### Your task
Reproduce the lines below exactly, starting at the one containing "All features are" and stopping at the final line.

____ Data section

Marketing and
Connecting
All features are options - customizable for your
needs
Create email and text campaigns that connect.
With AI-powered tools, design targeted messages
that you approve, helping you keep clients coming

________

### Solved problem
All features are options - customizable for your
needs
Create email and text campaigns that connect.
With AI-powered tools, design targeted messages
that you approve, helping you keep clients coming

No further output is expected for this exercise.